RE: Query string cacheability from Eric Lawrence on 2010-05-21 (ietf-http-wg@w3.org from April to June 2010)

From: Eric Lawrence <ericlaw@exchange.microsoft.com>
Date: Fri, 21 May 2010 22:04:50 +0000
To: Mark Nottingham <mnot@mnot.net>, Roy Fielding <roy.fielding@day.com>
CC: "Julian F. Reschke" <julian.reschke@gmx.de>, HTTP Working Group <ietf-http-wg@w3.org>
Message-ID: <479CAD406474484E8FA0E39E694732C00864CF@DF-M14-03.exchange.corp.microsoft.com>
My test case entails JS, CSS, and IMAGE resources whose references are directly into the HTML. I wouldn't be surprised at all to learn that some browsers have different behavior for XHR. It's worth noting that I only checked the Windows versions of the browsers mentioned.

Unfortunately, my test case might not be easily accessible to non-Windows users, as it's built as a Meddler Script. Meddler (www.fiddler2.com/meddler/) is a trivial little program which allows you to package a web site repro into a single file (the sort of thing that I'd imagine most folks would do in Perl). 

The test script is here: www.debugtheweb.com/dl/heuristicexpiration.ms. Basically, you need only load the script in Meddler, then visit http://127.0.0.1:8088/lm/ and then watch your HTTP traffic.

As to the question of whether anything will "break" without this requirement: I agree that for the browser world the answer is "probably not", largely because the majority of clients never implemented it. 

I only bring up the topic now because some webdevs have complained that IE6,7 and 8 do not enforce the requirement and thus they consider IE "broken" because they have to put a randomized query string on requests to avoid caching.
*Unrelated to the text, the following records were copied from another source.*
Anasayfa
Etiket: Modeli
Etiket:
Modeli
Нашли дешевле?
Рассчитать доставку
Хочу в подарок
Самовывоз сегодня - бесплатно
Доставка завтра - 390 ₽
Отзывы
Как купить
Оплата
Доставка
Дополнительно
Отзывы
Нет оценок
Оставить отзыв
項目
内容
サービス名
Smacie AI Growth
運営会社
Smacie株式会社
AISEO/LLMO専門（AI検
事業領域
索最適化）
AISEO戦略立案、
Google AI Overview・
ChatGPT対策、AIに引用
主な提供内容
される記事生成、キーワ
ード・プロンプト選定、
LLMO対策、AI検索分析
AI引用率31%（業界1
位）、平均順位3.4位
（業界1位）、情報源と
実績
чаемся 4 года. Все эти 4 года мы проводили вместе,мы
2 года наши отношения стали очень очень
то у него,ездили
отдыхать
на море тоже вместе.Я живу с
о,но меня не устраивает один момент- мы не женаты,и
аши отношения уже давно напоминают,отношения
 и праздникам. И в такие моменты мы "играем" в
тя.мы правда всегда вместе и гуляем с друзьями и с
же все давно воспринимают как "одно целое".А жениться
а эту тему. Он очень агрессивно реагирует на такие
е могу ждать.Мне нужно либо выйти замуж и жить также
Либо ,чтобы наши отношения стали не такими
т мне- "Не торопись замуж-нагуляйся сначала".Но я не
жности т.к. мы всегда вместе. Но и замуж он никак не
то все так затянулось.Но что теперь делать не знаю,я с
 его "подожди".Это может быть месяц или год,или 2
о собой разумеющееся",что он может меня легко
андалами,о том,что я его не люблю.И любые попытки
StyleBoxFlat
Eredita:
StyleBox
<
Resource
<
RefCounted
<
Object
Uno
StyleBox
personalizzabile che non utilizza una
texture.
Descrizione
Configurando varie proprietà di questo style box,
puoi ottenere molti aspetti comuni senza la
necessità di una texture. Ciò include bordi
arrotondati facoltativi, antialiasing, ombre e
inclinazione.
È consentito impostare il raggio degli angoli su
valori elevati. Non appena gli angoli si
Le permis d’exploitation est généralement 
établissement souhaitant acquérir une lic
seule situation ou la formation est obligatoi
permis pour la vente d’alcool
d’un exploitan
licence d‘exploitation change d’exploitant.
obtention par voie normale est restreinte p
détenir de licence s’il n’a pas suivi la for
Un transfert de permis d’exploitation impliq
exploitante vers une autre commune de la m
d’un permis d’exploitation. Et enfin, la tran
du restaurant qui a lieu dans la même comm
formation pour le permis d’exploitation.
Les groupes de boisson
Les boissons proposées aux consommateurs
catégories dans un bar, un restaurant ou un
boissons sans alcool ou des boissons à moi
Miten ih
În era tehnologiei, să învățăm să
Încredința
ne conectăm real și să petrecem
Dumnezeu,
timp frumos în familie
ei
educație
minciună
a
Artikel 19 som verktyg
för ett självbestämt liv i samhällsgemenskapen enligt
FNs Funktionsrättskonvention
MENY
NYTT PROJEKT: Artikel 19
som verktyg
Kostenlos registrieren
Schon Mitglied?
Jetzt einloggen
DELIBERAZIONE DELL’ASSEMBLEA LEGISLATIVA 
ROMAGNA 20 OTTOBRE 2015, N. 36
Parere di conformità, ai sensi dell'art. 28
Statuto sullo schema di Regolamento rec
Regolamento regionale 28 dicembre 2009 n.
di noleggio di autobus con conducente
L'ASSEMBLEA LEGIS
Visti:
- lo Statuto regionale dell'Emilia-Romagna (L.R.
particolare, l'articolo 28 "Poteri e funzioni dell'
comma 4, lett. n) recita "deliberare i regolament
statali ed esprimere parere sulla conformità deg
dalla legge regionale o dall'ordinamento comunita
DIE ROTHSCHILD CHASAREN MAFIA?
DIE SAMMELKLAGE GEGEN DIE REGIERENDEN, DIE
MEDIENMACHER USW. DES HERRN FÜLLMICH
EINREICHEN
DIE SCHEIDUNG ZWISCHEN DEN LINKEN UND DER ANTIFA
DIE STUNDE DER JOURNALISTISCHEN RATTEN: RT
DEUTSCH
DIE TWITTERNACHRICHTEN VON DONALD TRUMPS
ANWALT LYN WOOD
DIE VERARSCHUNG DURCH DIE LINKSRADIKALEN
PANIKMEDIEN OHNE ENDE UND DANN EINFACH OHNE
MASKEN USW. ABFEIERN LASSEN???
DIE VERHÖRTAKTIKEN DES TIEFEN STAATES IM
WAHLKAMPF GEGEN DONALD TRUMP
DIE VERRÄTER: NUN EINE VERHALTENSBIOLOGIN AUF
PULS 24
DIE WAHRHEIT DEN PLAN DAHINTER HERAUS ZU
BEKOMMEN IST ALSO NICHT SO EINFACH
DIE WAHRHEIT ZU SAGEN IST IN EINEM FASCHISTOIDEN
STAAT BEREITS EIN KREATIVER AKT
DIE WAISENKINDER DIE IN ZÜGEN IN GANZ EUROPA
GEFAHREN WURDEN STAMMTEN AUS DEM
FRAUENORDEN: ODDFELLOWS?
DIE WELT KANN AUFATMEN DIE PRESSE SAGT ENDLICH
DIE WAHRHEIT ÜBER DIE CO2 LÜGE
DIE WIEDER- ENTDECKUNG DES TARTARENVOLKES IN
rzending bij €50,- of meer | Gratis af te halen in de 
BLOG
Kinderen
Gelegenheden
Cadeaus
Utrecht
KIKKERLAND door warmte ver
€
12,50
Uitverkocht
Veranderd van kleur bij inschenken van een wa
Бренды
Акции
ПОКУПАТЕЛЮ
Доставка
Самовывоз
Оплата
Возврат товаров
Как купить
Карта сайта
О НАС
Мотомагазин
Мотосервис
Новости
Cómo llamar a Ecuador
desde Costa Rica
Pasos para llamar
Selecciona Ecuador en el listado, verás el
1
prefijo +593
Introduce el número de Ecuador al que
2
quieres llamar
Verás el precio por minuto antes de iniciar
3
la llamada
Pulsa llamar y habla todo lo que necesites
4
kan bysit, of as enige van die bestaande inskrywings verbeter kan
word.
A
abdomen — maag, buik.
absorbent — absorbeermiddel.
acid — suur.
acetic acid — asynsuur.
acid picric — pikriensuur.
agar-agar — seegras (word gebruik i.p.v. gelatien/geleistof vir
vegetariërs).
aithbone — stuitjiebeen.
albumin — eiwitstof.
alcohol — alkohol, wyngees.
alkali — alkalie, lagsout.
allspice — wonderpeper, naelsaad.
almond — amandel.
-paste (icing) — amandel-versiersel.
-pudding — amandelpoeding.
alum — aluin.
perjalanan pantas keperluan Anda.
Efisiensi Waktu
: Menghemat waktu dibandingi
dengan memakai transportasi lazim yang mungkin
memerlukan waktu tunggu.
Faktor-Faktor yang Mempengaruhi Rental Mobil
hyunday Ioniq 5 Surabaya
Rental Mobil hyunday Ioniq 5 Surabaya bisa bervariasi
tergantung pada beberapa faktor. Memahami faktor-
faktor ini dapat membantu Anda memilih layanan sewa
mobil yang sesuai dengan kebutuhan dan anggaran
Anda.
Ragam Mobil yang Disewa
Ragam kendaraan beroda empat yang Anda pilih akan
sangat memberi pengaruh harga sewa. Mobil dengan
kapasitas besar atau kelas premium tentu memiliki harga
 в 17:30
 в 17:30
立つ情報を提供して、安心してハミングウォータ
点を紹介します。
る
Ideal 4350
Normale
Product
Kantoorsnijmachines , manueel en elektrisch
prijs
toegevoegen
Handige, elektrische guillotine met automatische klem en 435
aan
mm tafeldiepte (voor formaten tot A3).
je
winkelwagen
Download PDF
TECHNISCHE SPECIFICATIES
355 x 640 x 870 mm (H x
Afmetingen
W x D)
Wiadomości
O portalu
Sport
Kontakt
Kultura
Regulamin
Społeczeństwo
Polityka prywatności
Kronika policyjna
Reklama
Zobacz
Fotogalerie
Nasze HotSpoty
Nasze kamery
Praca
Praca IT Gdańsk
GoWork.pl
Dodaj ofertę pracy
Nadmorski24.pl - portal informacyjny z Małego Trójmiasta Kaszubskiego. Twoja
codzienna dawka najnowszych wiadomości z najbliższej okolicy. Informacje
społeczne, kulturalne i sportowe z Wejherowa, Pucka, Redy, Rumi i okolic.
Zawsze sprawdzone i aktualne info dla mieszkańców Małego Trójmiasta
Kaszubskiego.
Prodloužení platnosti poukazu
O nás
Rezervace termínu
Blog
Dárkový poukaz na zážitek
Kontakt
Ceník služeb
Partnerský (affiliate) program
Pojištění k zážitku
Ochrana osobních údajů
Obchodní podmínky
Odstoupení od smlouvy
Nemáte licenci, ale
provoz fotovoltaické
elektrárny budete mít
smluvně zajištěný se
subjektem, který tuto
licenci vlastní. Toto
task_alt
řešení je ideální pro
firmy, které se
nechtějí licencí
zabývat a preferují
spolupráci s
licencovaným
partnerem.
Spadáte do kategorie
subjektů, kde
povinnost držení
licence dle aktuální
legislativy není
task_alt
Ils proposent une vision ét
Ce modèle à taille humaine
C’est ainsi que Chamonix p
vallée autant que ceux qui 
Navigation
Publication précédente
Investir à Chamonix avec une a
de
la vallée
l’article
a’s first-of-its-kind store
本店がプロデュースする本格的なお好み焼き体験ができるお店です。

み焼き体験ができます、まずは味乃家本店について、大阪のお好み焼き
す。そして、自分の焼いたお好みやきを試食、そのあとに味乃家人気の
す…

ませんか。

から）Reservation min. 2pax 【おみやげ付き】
Obviously, these webdevs don't really understand how response headers containing cache directives are meant to work, but it would be great to get the spec clarified on this particular issue.

Thanks!

-Eric


-----Original Message-----
From: Mark Nottingham [mailto:mnot@mnot.net] 
Sent: Wednesday, May 19, 2010 5:43 PM
To: Eric Lawrence; Roy Fielding
Cc: Julian F. Reschke; HTTP Working Group
Subject: Re: Query string cacheability

Interesting. My tests were purely using XHR, and they found that most caches honoured this requirement (IE being the exception); <http://www.mnot.net/blog/2006/05/11/browser_caching>.

I know that Squid honours it as well (or at least did until very recently).

All things being equal, I agree with Roy that it would be good to get rid of this requirement. However, we can't just remove requirements because we don't like them.

If there really isn't existing interop over this requirement -- i.e., a significant number of caches don't honour it -- then it makes more sense. Eric, do you have anything to help reproduce your results that can be made public?

Taking a completely different tack: It's always bothered me that the heuristic is so ill-defined; someone could say that a heuristic is "if it's a HTTP request, I'll cache it." 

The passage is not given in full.